Why are teens’ brains wired
this way? Scientists believe that as humans emerged from primate ancestors millions
of years ago, there was an evolutionary payoff for adolescents to venture
outside their natal group for mates. “The reward for taking chances in
dangerous terrain was sex followed by reproduction,” explains Kolbert, “while
the cost of sensibly staying at home was genetic oblivion.” Teen brains are
still wired the same way, but “Many recent innovations – cars, Ecstasy,
iPhones, S.U.V.s, thirty racks, semi-automatic weapons – exacerbate the
mismatch between teen-agers’ brains and their environment. Adolescents today
face temptations that teens of earlier eras… couldn’t have dreamed of. In a
sense, they live in a world in which all the water bottles are spiked. And so,
as Jensen and Steinberg observe, they run into trouble time and time again.”

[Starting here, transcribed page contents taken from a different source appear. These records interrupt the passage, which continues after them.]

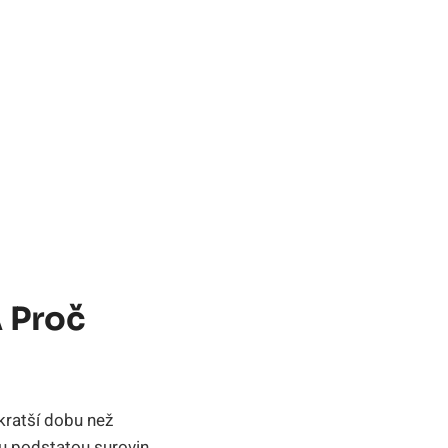
A Proč
 kratší dobu než
u podstatou surovin.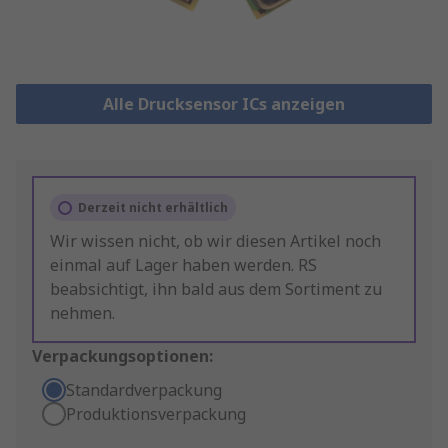
Alle Drucksensor ICs anzeigen
Derzeit nicht erhältlich
Wir wissen nicht, ob wir diesen Artikel noch
einmal auf Lager haben werden. RS
beabsichtigt, ihn bald aus dem Sortiment zu
nehmen.
Verpackungsoptionen:
Standardverpackung
Produktionsverpackung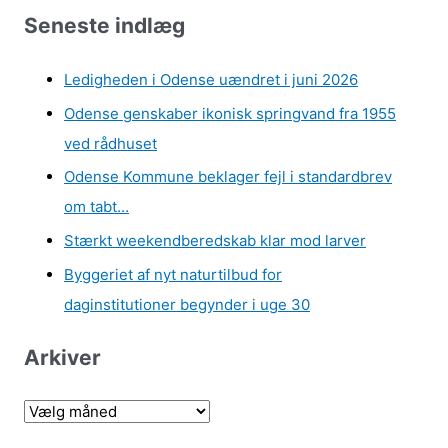
Seneste indlæg
Ledigheden i Odense uændret i juni 2026
Odense genskaber ikonisk springvand fra 1955
ved rådhuset
Odense Kommune beklager fejl i standardbrev
om tabt…
Stærkt weekendberedskab klar mod larver
Byggeriet af nyt naturtilbud for
daginstitutioner begynder i uge 30
Arkiver
A
r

Kolbert’s twin 16-year-olds
spent part of their summer taking 30 hours of required driver’s ed classes.
This “completely misses the point,” she says. “Sixteen-year-olds are dangerous
drivers. Their rate of fatal crashes per mile is three times as high as the
rate for drivers age twenty and over, and nearly twice as high as the rate for
drivers eighteen and nineteen. Sixteen-year-olds will still be a hazard after
listening (or, more likely, not listening) to thirty hours’ worth of cautionary
tales. They actually do understand that driving is dangerous; the problem is
that they’re having too much fun to care. The only way to bring down their
accident rate is to prevent them from getting behind the wheel.” She and
Steinberg agree that the age for getting a license should be eighteen. The same
logic applies to educational programs to prevent smoking, doing drugs, and
problem drinking. The billions of dollars spent on these efforts make very
little difference, says Kolbert. It would be better to spend the money on
sports and arts programs to keep kids busy and under adult supervision.
Thinking about her boys,
Kolbert concludes, “Yes, adolescents in the twenty-first century pose a great
risk to others and, statistically speaking, an even greater risk to themselves.
But this is largely because other terrifying risks – scarlet fever, diphtheria,
starvation, smallpox, plague – have receded. Adolescence evolved over a vast
expanse of time when survival at any age was a crapshoot. If the hazards are
new, so, too, is the safety. Which is why I will keep telling my kids scary
stories and why they will continue to ignore them.”